- **Activity**
Reproduce exactly the lines of this material that begin at the line with "Hollywood icons or" and end at the line with "But the Hammers", both included. Omit the pictures and everything else.

- **Input material**
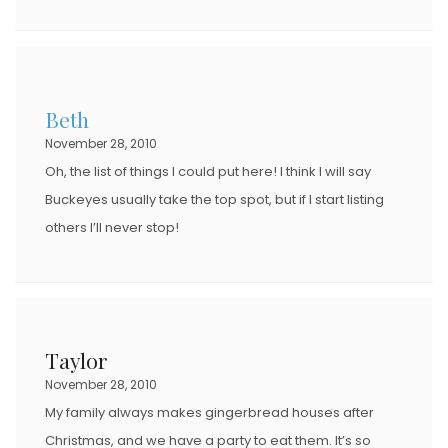
Beth
November 28, 2010
Oh, the list of things I could put here! I think I will say
Buckeyes usually take the top spot, but if I start listing
others I’ll never stop!
Taylor
November 28, 2010
My family always makes gingerbread houses after
Christmas, and we have a party to eat them. It’s so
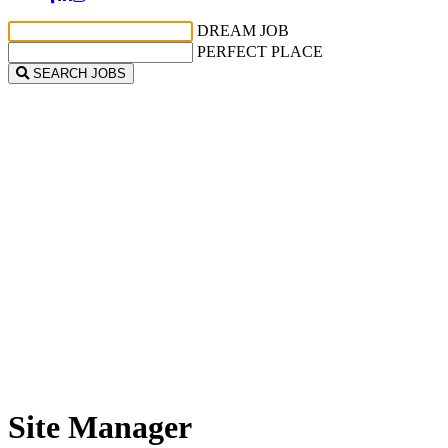
DREAM JOB
PERFECT PLACE
SEARCH JOBS
Site Manager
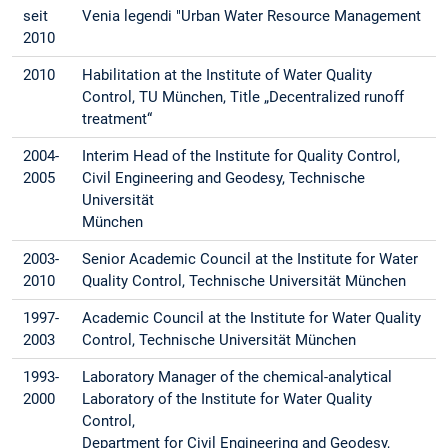
seit
Venia legendi "Urban Water Resource Management
2010
2010
Habilitation at the Institute of Water Quality
Control, TU München, Title „Decentralized runoff
treatment“
2004-
Interim Head of the Institute for Quality Control,
2005
Civil Engineering and Geodesy, Technische
Universität
München
2003-
Senior Academic Council at the Institute for Water
2010
Quality Control, Technische Universität München
1997-
Academic Council at the Institute for Water Quality
2003
Control, Technische Universität München
1993-
Laboratory Manager of the chemical-analytical
2000
Laboratory of the Institute for Water Quality
Control,
Department for Civil Engineering and Geodesy,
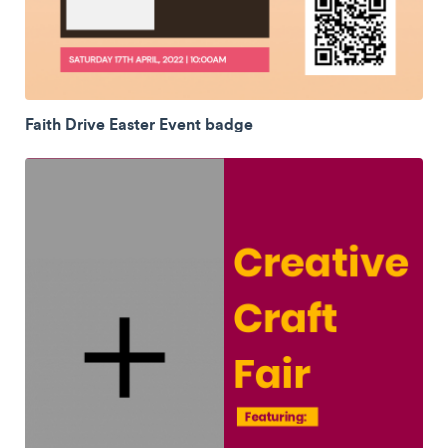
Faith Drive Easter Event badge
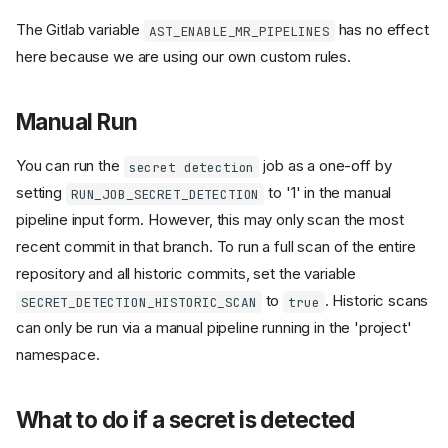
The Gitlab variable
has no effect
AST_ENABLE_MR_PIPELINES
here because we are using our own custom rules.
Manual Run
You can run the
job as a one-off by
secret detection
setting
to '1' in the manual
RUN_JOB_SECRET_DETECTION
pipeline input form. However, this may only scan the most
recent commit in that branch. To run a full scan of the entire
repository and all historic commits, set the variable
to
. Historic scans
SECRET_DETECTION_HISTORIC_SCAN
true
can only be run via a manual pipeline running in the 'project'
namespace.
What to do if a secret is detected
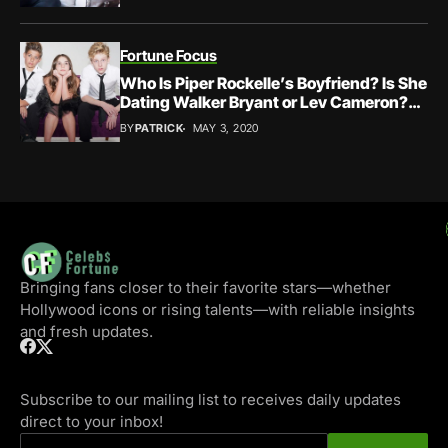
Fortune Focus
Who Is Piper Rockelle’s Boyfriend? Is She
Dating Walker Bryant or Lev Cameron?
Settling Her Relationship Status Down
BY
PATRICK
MAY 3, 2020
Bringing fans closer to their favorite stars—whether
Hollywood icons or rising talents—with reliable insights
and fresh updates.
Subscribe to our mailing list to receives daily updates
direct to your inbox!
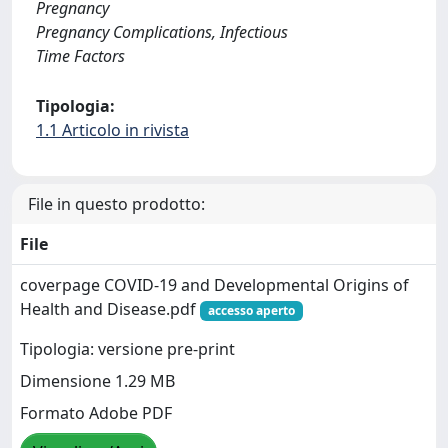
Pregnancy
Pregnancy Complications, Infectious
Time Factors
Tipologia:
1.1 Articolo in rivista
File in questo prodotto:
File
coverpage COVID-19 and Developmental Origins of
Health and Disease.pdf
accesso aperto
Tipologia: versione pre-print
Dimensione 1.29 MB
Formato Adobe PDF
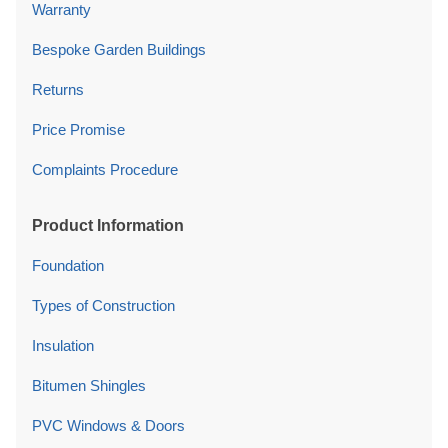
Warranty
Bespoke Garden Buildings
Returns
Price Promise
Complaints Procedure
Product Information
Foundation
Types of Construction
Insulation
Bitumen Shingles
PVC Windows & Doors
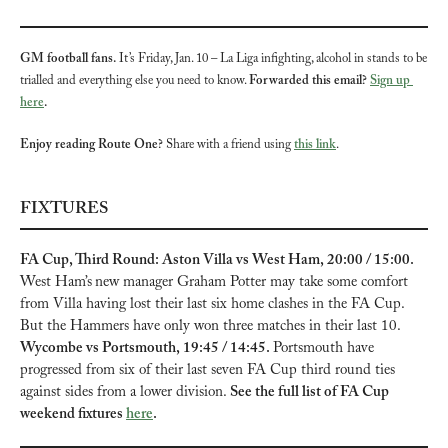
GM football fans.
 It’s Friday, Jan. 10 – La Liga infighting, alcohol in stands to be 
trialled and everything else you need to know. 
Forwarded this email? 
Sign up 
here
.
Enjoy reading Route One?
 Share with a friend using 
this link
.
FIXTURES
FA Cup, Third Round: Aston Villa vs West Ham, 20:00 / 15:00. 
West Ham’s
new manager Graham Potter may take some comfort
from Villa having lost their last six home clashes in the FA Cup. 
But the Hammers have only won three matches in their last 10. 
Wycombe vs Portsmouth, 19:45 / 14:45. 
Portsmouth have 
progressed from six of their last seven FA Cup third round ties 
against sides from a lower division. 
See the full list of FA Cup 
weekend fixtures 
here
.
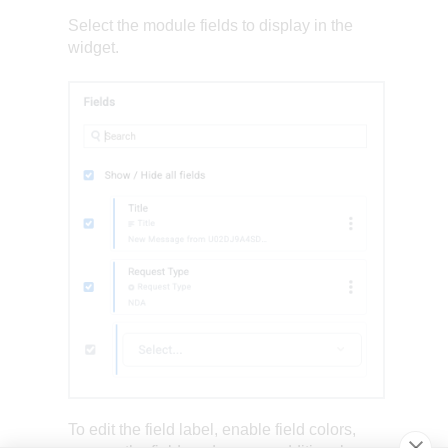
Select the module fields to display in the
widget.
To edit the field label, enable field colors,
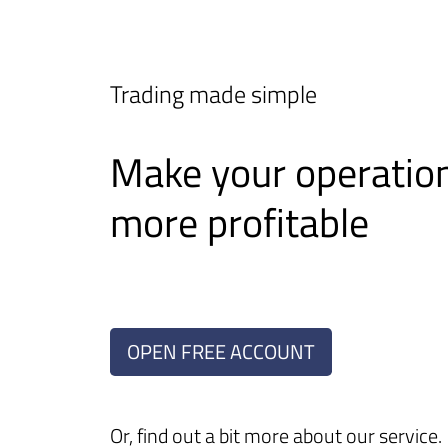
Trading made simple
Make your operatio
more profitable
OPEN FREE ACCOUNT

- **Exercise output**
Hollywood icons or rising talents—with reliable insights
and fresh updates.
Subscribe to our mailing list to receives daily updates
direct to your inbox!
Pregnancy
Pregnancy Complications, Infectious
Time Factors
Tipologia:
1.1 Articolo in rivista
File in questo prodotto:
File
coverpage COVID-19 and Developmental Origins of
Health and Disease.pdf
accesso aperto
Tipologia: versione pre-print
Dimensione 1.29 MB
Formato Adobe PDF
Warranty
Bespoke Garden Buildings
Returns
Price Promise
Complaints Procedure
Product Information
Foundation
Types of Construction
Insulation
Bitumen Shingles
PVC Windows & Doors
GM football fans.
 It’s Friday, Jan. 10 – La Liga infighting, alcohol in stands to be 
trialled and everything else you need to know. 
Forwarded this email? 
Sign up 
here
.
Enjoy reading Route One?
 Share with a friend using 
this link
.
FIXTURES
FA Cup, Third Round: Aston Villa vs West Ham, 20:00 / 15:00. 
West Ham’s
new manager Graham Potter may take some comfort
from Villa having lost their last six home clashes in the FA Cup. 
But the Hammers have only won three matches in their last 10. 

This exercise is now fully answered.